===== Extracted data

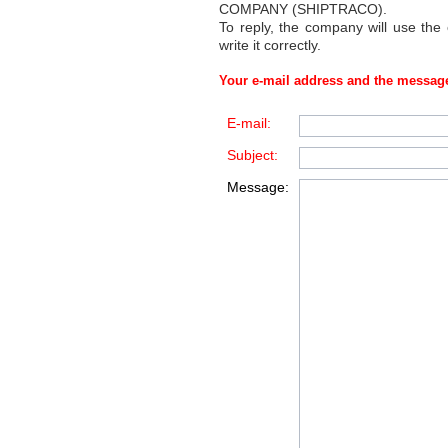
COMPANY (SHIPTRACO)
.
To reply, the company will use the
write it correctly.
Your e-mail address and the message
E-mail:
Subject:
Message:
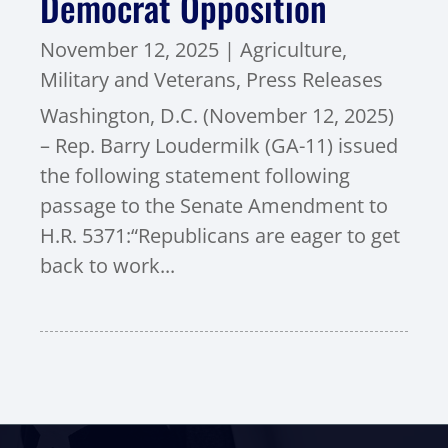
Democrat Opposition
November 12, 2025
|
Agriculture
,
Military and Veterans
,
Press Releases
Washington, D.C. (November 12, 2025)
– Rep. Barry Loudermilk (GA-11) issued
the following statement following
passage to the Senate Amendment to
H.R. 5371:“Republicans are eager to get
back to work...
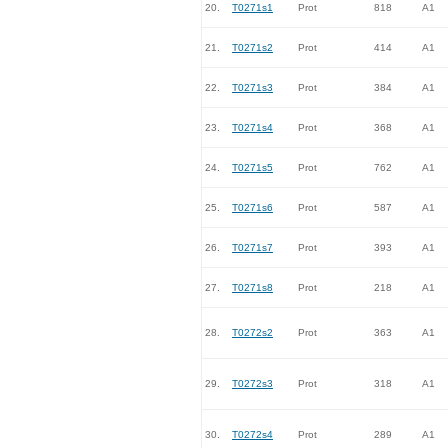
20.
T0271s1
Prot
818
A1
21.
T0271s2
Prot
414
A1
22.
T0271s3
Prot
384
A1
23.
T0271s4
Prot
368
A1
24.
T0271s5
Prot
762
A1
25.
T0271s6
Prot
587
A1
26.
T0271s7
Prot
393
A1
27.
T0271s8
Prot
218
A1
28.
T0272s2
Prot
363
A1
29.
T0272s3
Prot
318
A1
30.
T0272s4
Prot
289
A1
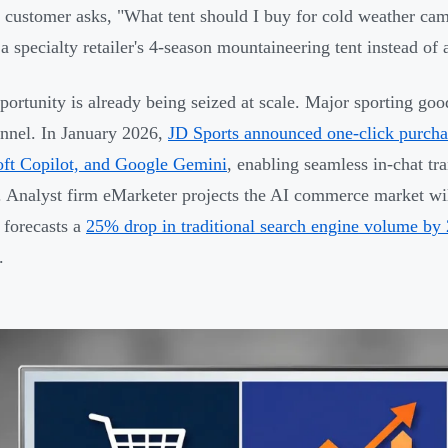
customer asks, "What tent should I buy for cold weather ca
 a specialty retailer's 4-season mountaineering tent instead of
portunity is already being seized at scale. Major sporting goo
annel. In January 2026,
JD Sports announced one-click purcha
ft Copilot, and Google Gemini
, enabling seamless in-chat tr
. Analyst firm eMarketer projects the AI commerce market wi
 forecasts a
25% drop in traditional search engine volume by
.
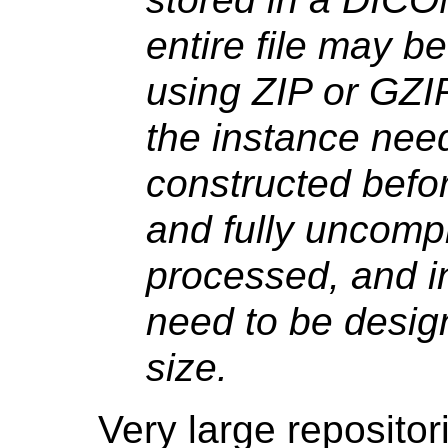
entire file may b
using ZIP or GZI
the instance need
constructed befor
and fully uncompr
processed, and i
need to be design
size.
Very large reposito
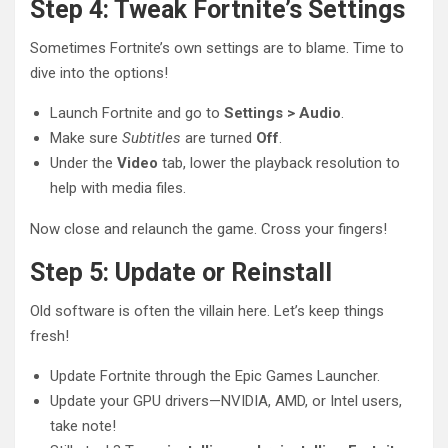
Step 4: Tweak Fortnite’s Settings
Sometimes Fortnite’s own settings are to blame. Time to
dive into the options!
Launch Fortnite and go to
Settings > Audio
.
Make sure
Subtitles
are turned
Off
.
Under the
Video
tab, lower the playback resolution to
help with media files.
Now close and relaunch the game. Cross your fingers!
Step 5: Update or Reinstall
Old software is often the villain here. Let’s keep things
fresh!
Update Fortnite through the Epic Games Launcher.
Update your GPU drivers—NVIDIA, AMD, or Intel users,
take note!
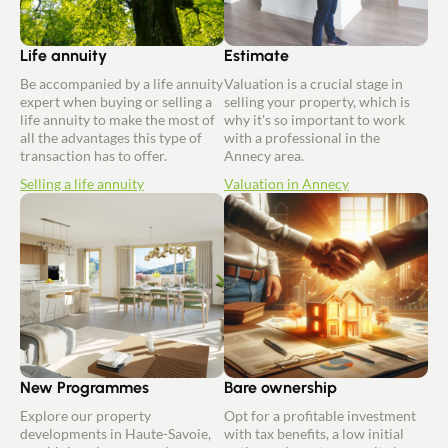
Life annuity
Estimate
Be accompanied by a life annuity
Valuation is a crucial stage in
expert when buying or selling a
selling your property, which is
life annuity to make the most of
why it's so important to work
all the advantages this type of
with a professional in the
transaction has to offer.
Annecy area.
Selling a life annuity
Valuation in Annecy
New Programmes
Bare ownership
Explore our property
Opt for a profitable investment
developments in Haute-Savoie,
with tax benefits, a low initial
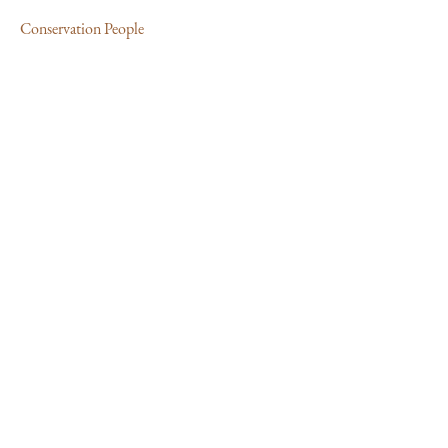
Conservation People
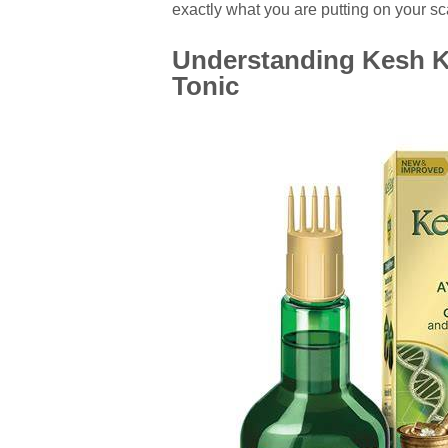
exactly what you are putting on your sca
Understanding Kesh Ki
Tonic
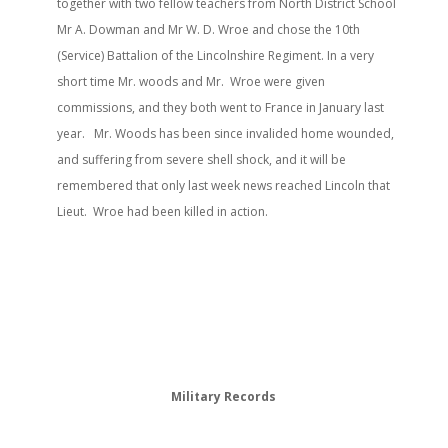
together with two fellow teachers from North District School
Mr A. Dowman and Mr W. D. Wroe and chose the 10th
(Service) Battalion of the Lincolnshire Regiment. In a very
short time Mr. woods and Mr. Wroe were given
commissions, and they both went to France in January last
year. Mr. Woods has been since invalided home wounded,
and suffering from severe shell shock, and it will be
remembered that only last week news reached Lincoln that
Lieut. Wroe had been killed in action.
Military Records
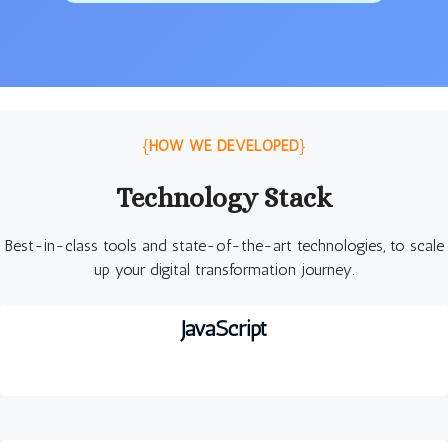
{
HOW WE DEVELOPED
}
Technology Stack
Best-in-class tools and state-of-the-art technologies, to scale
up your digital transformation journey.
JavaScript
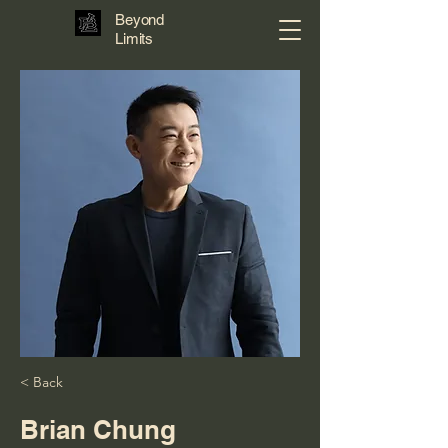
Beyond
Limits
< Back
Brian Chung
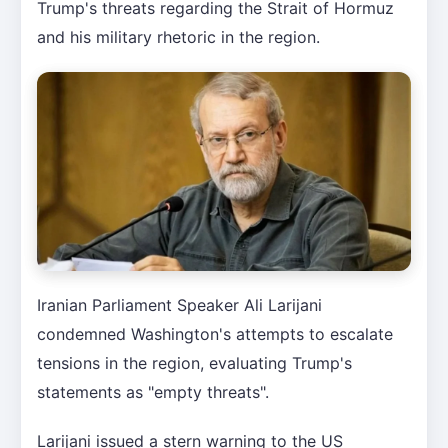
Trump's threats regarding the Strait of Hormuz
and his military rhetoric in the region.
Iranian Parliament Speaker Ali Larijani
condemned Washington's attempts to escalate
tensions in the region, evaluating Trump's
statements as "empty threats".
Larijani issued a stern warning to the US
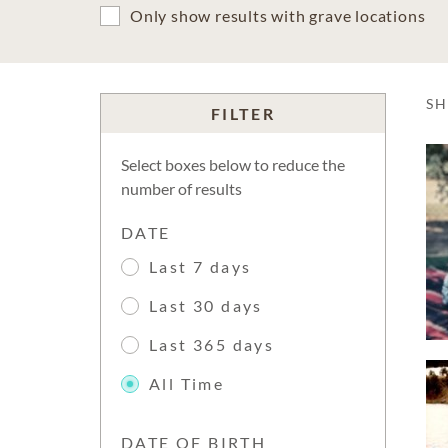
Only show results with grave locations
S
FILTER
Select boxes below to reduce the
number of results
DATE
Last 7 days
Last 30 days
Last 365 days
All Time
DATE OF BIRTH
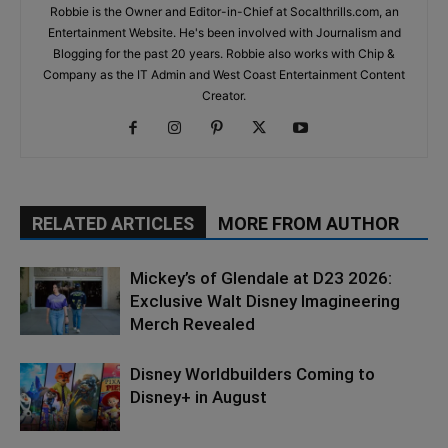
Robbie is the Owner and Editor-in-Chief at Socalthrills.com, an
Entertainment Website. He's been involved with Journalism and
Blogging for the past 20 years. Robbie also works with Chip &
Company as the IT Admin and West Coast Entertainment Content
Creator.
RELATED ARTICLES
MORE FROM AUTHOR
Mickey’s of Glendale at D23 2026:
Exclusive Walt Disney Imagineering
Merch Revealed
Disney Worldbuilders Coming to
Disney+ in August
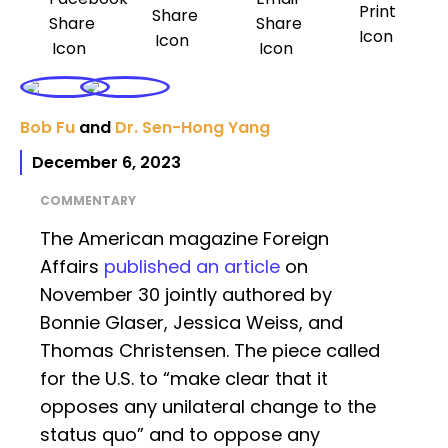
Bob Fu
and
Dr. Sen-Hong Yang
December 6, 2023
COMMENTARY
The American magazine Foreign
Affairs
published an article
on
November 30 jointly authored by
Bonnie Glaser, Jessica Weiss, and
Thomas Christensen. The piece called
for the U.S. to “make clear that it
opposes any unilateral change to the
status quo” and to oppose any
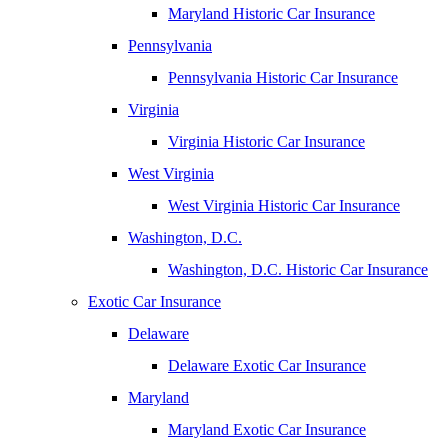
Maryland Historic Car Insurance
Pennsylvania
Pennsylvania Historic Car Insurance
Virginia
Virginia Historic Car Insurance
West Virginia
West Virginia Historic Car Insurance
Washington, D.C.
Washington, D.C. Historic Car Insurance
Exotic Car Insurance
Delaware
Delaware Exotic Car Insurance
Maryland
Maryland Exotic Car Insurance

==========

▸ **What is being asked**
Please return the records as they stand, word for word, with no pictures.

▸ **Output of the task**
COMPANY (SHIPTRACO)
.
To reply, the company will use the
write it correctly.
Your e-mail address and the message
E-mail:
Subject:
Message:
Democrat Opposition
November 12, 2025
|
Agriculture
,
Military and Veterans
,
Press Releases
Washington, D.C. (November 12, 2025)
– Rep. Barry Loudermilk (GA-11) issued
the following statement following
passage to the Senate Amendment to
H.R. 5371:“Republicans are eager to get
back to work...
20.
T0271s1
Prot
818
A1
21.
T0271s2
Prot
414
A1
22.
T0271s3
Prot
384
A1
23.
T0271s4
Prot
368
A1
24.
T0271s5
Prot
762
A1
25.
T0271s6
Prot
587
A1
26.
T0271s7
Prot
393
A1
27.
T0271s8
Prot
218
A1
28.
T0272s2
Prot
363
A1
29.
T0272s3
Prot
318
A1
30.
T0272s4
Prot
289
A1
customer asks, "What tent should I buy for cold weather ca
 a specialty retailer's 4-season mountaineering tent instead of
portunity is already being seized at scale. Major sporting goo
annel. In January 2026,
JD Sports announced one-click purcha
ft Copilot, and Google Gemini
, enabling seamless in-chat tr
. Analyst firm eMarketer projects the AI commerce market wi
 forecasts a
25% drop in traditional search engine volume by
.
entire file may b
using ZIP or GZI
the instance need
constructed befor
and fully uncompr
processed, and i
need to be design
size.
Very large reposito
Step 4: Tweak Fortnite’s Settings
Sometimes Fortnite’s own settings are to blame. Time to
dive into the options!
Launch Fortnite and go to
Settings > Audio
.
Make sure
Subtitles
are turned
Off
.
Under the
Video
tab, lower the playback resolution to
help with media files.
Now close and relaunch the game. Cross your fingers!
Step 5: Update or Reinstall
Old software is often the villain here. Let’s keep things
fresh!
Update Fortnite through the Epic Games Launcher.
Update your GPU drivers—NVIDIA, AMD, or Intel users,
take note!
Life annuity
Estimate
Be accompanied by a life annuity
Valuation is a crucial stage in
expert when buying or selling a
selling your property, which is
life annuity to make the most of
why it's so important to work
all the advantages this type of
with a professional in the
transaction has to offer.
Annecy area.
Selling a life annuity
Valuation in Annecy
New Programmes
Bare ownership
Explore our property
Opt for a profitable investment
developments in Haute-Savoie,
with tax benefits, a low initial
Conservation People
exactly what you are putting on your sca
Understanding Kesh Ki
Tonic
together with two fellow teachers from North District School
Mr A. Dowman and Mr W. D. Wroe and chose the 10th
(Service) Battalion of the Lincolnshire Regiment. In a very
short time Mr. woods and Mr. Wroe were given
commissions, and they both went to France in January last
year. Mr. Woods has been since invalided home wounded,
and suffering from severe shell shock, and it will be
remembered that only last week news reached Lincoln that
Lieut. Wroe had been killed in action.
Military Records
{
HOW WE DEVELOPED
}
Technology Stack
Best-in-class tools and state-of-the-art technologies, to scale
up your digital transformation journey.
JavaScript
Beyond
Limits
< Back
Brian Chung
Trump's threats regarding the Strait of Hormuz
and his military rhetoric in the region.
Iranian Parliament Speaker Ali Larijani
condemned Washington's attempts to escalate
tensions in the region, evaluating Trump's
statements as "empty threats".
Larijani issued a stern warning to the US
Only show results with grave locations
S
FILTER
Select boxes below to reduce the
number of results
DATE
Last 7 days
Last 30 days
Last 365 days
All Time
DATE OF BIRTH
Robbie is the Owner and Editor-in-Chief at Socalthrills.com, an
Entertainment Website. He's been involved with Journalism and
Blogging for the past 20 years. Robbie also works with Chip &
Company as the IT Admin and West Coast Entertainment Content
Creator.
RELATED ARTICLES
MORE FROM AUTHOR
Mickey’s of Glendale at D23 2026:
Exclusive Walt Disney Imagineering
Merch Revealed
Disney Worldbuilders Coming to
Disney+ in August
Bob Fu
and
Dr. Sen-Hong Yang
December 6, 2023
COMMENTARY
The American magazine Foreign
Affairs
published an article
on
November 30 jointly authored by
Bonnie Glaser, Jessica Weiss, and
Thomas Christensen. The piece called
for the U.S. to “make clear that it
opposes any unilateral change to the
status quo” and to oppose any
Maryland Historic Car Insurance
Pennsylvania
Pennsylvania Historic Car Insurance
Virginia
Virginia Historic Car Insurance
West Virginia
West Virginia Historic Car Insurance
Washington, D.C.
Washington, D.C. Historic Car Insurance
Exotic Car Insurance
Delaware
Delaware Exotic Car Insurance
Maryland
Maryland Exotic Car Insurance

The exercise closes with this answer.